Seçim ekonomisi başladı
Çiğdem Toker; Sosyal desteklerdeki artış sinyali, AKP için hayati önem taşıyan seçimlere yönelik uygulayacağı özel ekonominin tek maddesi olmayacak.
Tarihi netleşmese de seçimin tansiyonu yükseliyor.
Haberi duymuşsunuzdur. AKP iktidarı, sosyal yardımlarla ilgili uygulama alanını genişletiyormuş. Hazine ve Maliye Bakanı Nureddin Nebati ile Aile ve Sosyal Hizmetler Bakanı Derya Yanık bir araya gelerek içinde enerji, eğitim alanında yeni destek uygulamalarının oluşacağı bir paketi görüşmüş. (NTV) Sosyal yardımlar AKP'nin 20 senedir en istikrarlı sürdürdüğü politikalardan biri oldu. Milim sapmadığı gibi sürekli geliştirildi. Zira oy oranına etkisi düzenli ölçüldü. Bunda bir gariplik yok. Garip olan, modern bir devletin zaten sağlaması gereken bu destekleri, hitap ettiği kesimlerin gözünde partinin lütfuyla, inayetiyle ve adeta kendi cebinden yapıyormuş gibi göstermesi oldu.
Bu da AKP için bir siyasi başarı olsa gerek.
★★★
2015'te genel seçimler öncesinde (ikisinde de) Karadeniz şehirlerini dolaştım. Özellikle iç kesimlerde sosyal desteklerin ne kadar etkili olduğuna tanıklık etmiştim. Sosyal destekler sadece yasal yaygın olanlarla sınırlı değildi. (Sedat Peker'in yardım kamyonları o sıra çok konuşuluyordu.)
Anlaşılan büyük ve kritik seçim yaklaştıkça, sosyal destekler büyüyerek yaygınlaşacak.
– Sosyal desteklerdeki artış sinyali, AKP için hayati önem taşıyan seçimlere yönelik uygulayacağı özel ekonominin tek maddesi olmayacak.

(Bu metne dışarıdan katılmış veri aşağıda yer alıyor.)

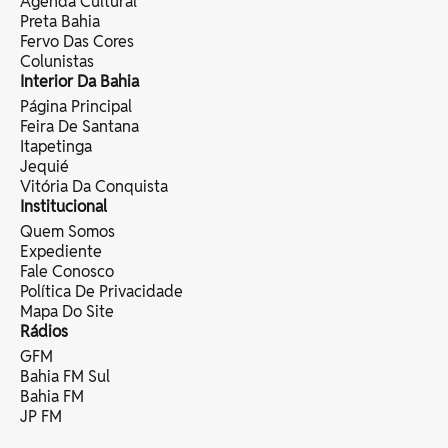
Agenda Cultural
Preta Bahia
Fervo Das Cores
Colunistas
Interior Da Bahia
Página Principal
Feira De Santana
Itapetinga
Jequié
Vitória Da Conquista
Institucional
Quem Somos
Expediente
Fale Conosco
Política De Privacidade
Mapa Do Site
Rádios
GFM
Bahia FM Sul
Bahia FM
JP FM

Birçok bakanlıkta, her bakanlığın kendi görev alanına giren çalışma eş zamanlı yürütülüyor. Çevre ve Şehircilik Bakanlığı'nın bir imar affı için harıl harıl çalıştığı ve TBMM açıldığında bu çalışmanın bir yasal düzenlemeye dönüşeceği konuşuluyor sözgelimi.

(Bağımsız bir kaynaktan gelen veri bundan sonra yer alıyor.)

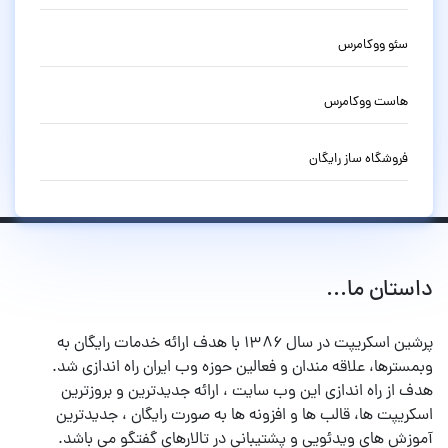
سئو ووکامرس
هاست ووکامرس
فروشگاه ساز رایگان
داستان ما...
پرشین اسکریپت در سال ۱۳۸۶ با هدف ارائه خدمات رایگان به
وبمسترها، علاقه مندان و فعالین حوزه وب ایران راه اندازی شد.
هدف از راه اندازی این وب سایت ، ارائه جدیدترین و بروزترین
اسکریپت ها، قالب ها و افزونه ها به صورت رایگان ، جدیدترین
آموزش های ویدئویی و پشتیبانی در تالارهای گفتگو می باشد.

– Uzun süredir kararlı bir mücadele sürdürdükleri halde bugüne dek sonuç alamayan emeklilikte yaşa takılanlar (EYT) için de tünelin ucu göründü. Çalışma ve Sosyal Güvenlik Bakanlığı'nın bu konudaki çalışmayı biraz gecikmeyle de
olsa yıl sonuna yetiştireceği belirtiliyor.

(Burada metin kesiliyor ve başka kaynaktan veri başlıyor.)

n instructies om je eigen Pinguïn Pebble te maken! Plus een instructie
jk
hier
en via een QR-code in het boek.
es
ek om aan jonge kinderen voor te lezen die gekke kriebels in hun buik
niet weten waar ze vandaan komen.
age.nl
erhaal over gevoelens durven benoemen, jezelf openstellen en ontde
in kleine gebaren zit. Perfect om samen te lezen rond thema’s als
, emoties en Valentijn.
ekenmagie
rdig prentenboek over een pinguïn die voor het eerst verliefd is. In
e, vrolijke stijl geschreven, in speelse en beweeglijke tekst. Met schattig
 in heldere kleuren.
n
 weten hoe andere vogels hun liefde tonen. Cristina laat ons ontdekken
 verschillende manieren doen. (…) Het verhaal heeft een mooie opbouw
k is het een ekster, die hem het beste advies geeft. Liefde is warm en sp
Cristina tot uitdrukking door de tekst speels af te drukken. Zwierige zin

– Asgari ücret ile emekli aylıklarında iyileştirme de ekonomi yönetiminin üzerinde çalıştığı alanlardan ikisi. Seçim ekonomisine yönelik bu çalışmalar kaçınılmaz olarak kamu harcamalarını artıracak. Ancak işin bu kısmı iktidarın pek umurunda değil. Çünkü seçimi kaybetmemek her şeyin önünde.
★★★
Dahası, ülke yönetilirken birkaç temel rehberden biri olan Orta Vadeli Program'da (OVP) tutarlı olup olmamak tamamen önemini yitirmiş görünüyor. Resmi Gazete'de yayımlanan, 2023-2025 dönemini kapsayan OVP'de, başta enflasyon ve büyüme olmak üzere, makroekonomik veriler değiştirildi. Ancak revize edilen rakamlar bile tutarsızlıktan kırılıyor. Misal 2023 yılı enflasyonu yüzde 24.9'a çıkarıldı.
Önünüzde bir seçim var, dünya kadar harcama planlıyorsunuz. Buna karşın şu an resmi düzeyde yüzde 80 olan enflasyonu yüzde 24.9 olarak hedef diye koyuyorsunuz.
★★★
Bu rahatlığın nereden kaynaklandığını anlamak zor değil. OVP'deki rakamlar tutmuş tutmamış kimsenin derdi değil. Ne denetimi var ne yaptırım ne de bundan mahcup olacak bir siyasi heyet. Bakan Nebati'nin, son OVP ile Türkiye Ekonomi Modeli'nin merkeze alındığını söylüyor olmasını kimsenin anlamamasının da bir önemi yok. Nasılsa kendileri anlıyor…
Özetle, AKP iktidarı kaybederse bir seçimden çok fazlasını kaybedeceği 2023 seçimleri öncesinde para musluğunu açmış durumda. Açılan muslukların, seçim kazandırmayı sağlayacak, olası etkileri karşısında muhalefetin ne yapacağı, seçimin kaderini belirleyecek unsurlardan biri.